What exactly triggers flexible downtimes to start?

Hey folks,
since this is my very first post (although I have read many posts as a kind of silent observer), I’d like to say ‘Hello’ and thank you for your work and support here.

Currently I have a rather general questions, because I am setting up notifications and still have some minor things to tweak.

What exactly triggers a flexible downtime to actually begin? We’re using checkmk-raw (v.2.3.0p26 to be precise), but I guess this mechanism works identically in all versions.

Yesterday ago my colleague made some updates, so I configured flexible downtimes on the host itself and the corresponding switch port services (currently still manually, but I am also working on that - but that’s a different topic ;-)). The downtime should be flexible with a duration of 20min, start right now and end after 2h. Nevertheless I still got notifications.

For the switch ports I have a rule enabled for “Maximum Number of Check Attempts”, which is set to 3. So accordingly to that, this is what happened:

08:33:55 - Switch port is critical (soft)
08:34:55 - Switch port is still critical (soft)
08:35:55 - Switch port is still critical (hard)

… and then four seconds later, the flexible downtime is started, of course after the notification was sent upon reaching the hard state.

Does that mean, that in order to have flexible downtimes work correctly, it is indeed necessary to also create a rule to “Delay service notifications”, because it is only activated when the hard state is reached?

This also seemed to have happened in this forum post here, so I guess chances are pretty good my observation is correct: Recurring downtime with flex not working as expected

What I also find a bit odd is that we additionally got the “OK” notification at 08:49:02, although the downtime ended afterwards at 08:55:55. I expected that during an active downtime ALL notifications are hold back, so I wonder what is going on here. Maybe I am missing something?

I have set a ‘maximum number of check attempts’ rule for every host and service that is notifying, because otherwise we had a lot of ‘false positives’, which mainly had to do with the host checks / ping service checks in general due to some smaller underlying network issues we’re still trying to identify and fix.

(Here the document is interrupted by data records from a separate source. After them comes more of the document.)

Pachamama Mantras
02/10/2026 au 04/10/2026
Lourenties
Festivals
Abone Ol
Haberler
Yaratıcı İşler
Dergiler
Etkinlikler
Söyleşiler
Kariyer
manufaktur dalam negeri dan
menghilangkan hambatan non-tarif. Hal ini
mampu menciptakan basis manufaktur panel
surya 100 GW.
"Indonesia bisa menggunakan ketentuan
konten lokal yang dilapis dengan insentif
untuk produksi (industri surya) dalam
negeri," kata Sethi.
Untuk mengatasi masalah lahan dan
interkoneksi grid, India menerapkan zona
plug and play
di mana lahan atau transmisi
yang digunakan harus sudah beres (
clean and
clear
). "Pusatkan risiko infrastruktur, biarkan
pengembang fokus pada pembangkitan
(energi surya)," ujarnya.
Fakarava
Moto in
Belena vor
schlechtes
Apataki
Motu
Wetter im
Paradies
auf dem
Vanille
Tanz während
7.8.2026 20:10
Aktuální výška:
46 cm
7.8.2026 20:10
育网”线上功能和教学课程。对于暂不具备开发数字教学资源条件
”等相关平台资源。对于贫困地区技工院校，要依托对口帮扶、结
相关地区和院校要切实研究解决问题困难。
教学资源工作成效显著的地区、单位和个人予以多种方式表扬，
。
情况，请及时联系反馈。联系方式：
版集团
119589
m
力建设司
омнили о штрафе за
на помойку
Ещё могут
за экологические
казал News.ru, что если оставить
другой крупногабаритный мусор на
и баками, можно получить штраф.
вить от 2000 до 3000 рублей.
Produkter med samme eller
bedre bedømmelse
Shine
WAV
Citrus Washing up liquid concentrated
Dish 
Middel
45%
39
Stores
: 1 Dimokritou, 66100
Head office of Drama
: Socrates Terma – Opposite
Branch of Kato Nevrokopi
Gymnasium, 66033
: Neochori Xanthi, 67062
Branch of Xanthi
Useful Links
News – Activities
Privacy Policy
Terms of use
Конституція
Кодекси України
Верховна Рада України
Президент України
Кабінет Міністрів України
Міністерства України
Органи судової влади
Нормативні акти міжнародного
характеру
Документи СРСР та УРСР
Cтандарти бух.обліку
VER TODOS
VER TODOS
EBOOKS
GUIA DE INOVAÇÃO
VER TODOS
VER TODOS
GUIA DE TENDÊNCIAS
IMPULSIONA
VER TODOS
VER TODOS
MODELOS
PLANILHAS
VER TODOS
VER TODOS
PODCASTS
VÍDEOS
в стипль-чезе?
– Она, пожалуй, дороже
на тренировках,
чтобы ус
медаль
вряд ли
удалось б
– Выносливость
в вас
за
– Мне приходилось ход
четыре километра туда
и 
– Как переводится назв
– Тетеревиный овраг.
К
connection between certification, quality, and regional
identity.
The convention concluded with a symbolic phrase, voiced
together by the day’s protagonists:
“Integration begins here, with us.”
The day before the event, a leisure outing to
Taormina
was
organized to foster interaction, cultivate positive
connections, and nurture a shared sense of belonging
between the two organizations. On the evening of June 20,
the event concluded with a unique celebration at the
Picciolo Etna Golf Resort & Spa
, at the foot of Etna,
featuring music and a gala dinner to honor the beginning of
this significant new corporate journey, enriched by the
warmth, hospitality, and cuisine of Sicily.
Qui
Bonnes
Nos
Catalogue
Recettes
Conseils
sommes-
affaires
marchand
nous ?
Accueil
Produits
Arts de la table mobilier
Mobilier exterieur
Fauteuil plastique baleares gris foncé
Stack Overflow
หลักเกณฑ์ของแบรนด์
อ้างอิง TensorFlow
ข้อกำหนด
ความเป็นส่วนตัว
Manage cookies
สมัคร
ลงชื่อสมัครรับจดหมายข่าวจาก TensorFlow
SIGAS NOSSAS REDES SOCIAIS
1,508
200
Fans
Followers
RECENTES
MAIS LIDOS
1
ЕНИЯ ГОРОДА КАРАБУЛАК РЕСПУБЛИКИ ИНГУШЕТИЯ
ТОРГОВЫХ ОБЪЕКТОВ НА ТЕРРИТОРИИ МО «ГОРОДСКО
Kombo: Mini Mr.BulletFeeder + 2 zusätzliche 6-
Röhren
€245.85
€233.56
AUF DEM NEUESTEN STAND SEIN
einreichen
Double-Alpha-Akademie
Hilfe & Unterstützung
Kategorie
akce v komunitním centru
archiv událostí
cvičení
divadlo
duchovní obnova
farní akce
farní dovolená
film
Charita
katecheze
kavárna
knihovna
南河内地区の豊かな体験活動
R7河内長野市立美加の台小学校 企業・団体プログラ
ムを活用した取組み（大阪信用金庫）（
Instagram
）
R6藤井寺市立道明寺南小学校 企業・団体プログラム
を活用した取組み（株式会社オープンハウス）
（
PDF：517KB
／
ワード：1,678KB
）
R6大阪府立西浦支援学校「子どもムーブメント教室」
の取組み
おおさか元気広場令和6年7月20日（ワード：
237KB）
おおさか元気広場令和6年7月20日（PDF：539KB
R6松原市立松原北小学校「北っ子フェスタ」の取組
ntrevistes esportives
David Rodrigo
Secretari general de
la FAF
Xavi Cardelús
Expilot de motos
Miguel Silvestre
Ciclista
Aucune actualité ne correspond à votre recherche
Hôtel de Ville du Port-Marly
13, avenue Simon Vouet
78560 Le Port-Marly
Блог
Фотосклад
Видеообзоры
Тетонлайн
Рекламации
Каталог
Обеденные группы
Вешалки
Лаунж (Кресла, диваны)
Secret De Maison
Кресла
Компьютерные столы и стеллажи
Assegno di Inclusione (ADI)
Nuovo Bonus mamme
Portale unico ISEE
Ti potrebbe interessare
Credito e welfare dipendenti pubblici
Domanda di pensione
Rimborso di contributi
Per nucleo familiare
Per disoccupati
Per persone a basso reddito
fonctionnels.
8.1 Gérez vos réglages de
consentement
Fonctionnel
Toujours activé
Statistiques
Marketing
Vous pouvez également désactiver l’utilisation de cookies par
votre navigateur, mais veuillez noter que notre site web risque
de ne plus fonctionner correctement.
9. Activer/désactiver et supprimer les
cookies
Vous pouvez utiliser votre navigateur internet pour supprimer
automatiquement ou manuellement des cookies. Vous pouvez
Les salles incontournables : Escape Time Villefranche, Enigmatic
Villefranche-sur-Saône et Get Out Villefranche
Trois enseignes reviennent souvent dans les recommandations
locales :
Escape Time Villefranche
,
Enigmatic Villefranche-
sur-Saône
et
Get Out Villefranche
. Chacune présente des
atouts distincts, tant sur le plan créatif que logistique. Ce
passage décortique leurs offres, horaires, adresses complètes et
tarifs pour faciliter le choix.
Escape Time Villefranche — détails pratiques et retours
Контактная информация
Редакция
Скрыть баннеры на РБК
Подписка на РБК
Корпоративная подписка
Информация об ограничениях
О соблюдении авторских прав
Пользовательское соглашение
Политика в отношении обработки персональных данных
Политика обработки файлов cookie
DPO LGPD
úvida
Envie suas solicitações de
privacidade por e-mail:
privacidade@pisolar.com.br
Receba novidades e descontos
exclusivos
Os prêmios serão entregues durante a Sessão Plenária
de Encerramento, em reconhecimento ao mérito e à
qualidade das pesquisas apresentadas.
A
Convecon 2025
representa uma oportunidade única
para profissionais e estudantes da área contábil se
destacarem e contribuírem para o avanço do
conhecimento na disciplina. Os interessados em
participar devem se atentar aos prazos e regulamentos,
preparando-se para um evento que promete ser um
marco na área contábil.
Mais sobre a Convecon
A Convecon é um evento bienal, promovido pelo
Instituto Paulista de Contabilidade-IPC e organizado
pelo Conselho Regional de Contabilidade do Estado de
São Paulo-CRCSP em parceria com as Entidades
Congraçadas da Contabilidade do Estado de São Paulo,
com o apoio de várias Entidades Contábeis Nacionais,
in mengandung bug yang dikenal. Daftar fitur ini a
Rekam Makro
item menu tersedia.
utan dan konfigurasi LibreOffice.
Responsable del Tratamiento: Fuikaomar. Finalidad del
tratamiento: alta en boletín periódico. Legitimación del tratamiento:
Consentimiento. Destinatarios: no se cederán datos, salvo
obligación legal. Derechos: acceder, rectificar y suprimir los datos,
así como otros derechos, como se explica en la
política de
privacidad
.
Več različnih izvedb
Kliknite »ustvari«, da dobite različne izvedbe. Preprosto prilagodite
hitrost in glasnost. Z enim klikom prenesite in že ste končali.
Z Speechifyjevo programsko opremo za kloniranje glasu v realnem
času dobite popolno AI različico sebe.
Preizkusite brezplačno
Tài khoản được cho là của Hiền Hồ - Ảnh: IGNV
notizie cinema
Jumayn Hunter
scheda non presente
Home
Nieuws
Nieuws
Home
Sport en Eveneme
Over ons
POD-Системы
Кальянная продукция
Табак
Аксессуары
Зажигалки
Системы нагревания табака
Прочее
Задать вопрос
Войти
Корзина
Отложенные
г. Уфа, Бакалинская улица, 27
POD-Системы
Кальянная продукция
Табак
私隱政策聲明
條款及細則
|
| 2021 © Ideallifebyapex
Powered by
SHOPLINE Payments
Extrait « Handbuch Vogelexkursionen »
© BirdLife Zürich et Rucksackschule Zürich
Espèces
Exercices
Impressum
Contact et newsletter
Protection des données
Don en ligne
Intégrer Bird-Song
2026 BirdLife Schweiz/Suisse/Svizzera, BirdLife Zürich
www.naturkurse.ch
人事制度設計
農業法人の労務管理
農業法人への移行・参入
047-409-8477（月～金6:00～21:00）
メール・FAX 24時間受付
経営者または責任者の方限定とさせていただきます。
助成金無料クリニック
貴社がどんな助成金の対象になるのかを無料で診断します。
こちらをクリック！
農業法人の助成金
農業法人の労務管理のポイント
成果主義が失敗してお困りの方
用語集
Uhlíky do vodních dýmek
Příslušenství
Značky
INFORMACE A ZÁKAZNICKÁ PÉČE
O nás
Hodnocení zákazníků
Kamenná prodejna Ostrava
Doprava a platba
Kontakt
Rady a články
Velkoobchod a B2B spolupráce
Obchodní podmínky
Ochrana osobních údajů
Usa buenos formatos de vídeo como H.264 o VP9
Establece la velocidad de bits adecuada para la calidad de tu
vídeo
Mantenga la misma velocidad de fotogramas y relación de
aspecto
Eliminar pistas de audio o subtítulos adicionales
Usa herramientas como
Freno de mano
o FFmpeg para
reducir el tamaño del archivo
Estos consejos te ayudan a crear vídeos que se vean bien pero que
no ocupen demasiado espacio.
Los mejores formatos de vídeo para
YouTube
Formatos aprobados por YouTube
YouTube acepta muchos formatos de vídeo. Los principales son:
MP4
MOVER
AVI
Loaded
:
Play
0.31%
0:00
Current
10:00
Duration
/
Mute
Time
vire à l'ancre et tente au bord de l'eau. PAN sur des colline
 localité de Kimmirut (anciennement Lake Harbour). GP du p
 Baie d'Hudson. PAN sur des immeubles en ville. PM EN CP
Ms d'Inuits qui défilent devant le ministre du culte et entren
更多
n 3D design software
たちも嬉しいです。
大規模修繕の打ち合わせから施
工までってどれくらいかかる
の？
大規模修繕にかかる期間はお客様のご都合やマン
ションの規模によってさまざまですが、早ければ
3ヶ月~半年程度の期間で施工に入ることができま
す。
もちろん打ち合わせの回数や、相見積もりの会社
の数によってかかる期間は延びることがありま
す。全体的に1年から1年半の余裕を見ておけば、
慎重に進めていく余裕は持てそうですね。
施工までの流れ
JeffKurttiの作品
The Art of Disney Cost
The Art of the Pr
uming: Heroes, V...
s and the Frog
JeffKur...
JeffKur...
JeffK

Anyway, back to topic: When I add a ‘delay’ rule on top of ‘maximum check attempts’, will 1 minute be sufficient? It only took a few seconds after the notification was sent before the downtime kicked in, after all. But then again we still got the ‘OK’ although it was still active, that is really a bit counter-intuitive and may be a misconfiguration somewhere, but … where could that be?

Maybe someone has some ideas what might be going wrong here, because I honestly am at a loss. An active downtime should - according to the documentation at least - hold any notification back, I mean that’s the whole purpose of it, isn’t it? In the last company I worked for this worked flawlessly, but I wasn’t in infrastructure back then and didn’t configure anything besides when something popped up in our dashboards like changed services of a host.

Thanks in advance!

Best regard,
fnord
(I can’t believe that username was actually free, btw! :smiley: )

I had the intention more than 2 years ago to look into flex downtimes, to enrich my workaround for recurring downtimes for raw users, but I never got to it. )-:

So I never used the feature, but what I assume from image in docs (Scheduled downtimes) is that when host / service goes down / critical within set normal downtime period, it will start from that moment the flexible downtime.

So if in this example image the host goes down (hard) at 15:50, the flexible downtime is started and makes the downtime extend till 16:20 (30 minutes later).

And if the host goes down at 14:10 the downtime will stop at 14:40.

But again, just assuming here … (-;

No end will be 16:00 as given as “End” time.

This would be a good idea to prevent the first notification.

correct but the critical hard state was reached before the downtime and for ok state changes inside a downtime you get notifications if the problem existed before the downtime. It is a little bit strange but i had such a situation some weeks before.

That should be enough.

Thank your for your swift response! That clears things up a bit, I will try it with delaying the notifications now.

Sometimes checkmk behaves a bit counter-intuitive, but I think I’m getting the hang of it.

Have a nice day, and thanks to you @Yggy as well for your response.

I’m not 100% sure but according to memory and docs Scheduled downtimes. only the start of the flexible downtime has to be within the defined start->end time slot, the actual downtime will be for the downtime duration which can be longer.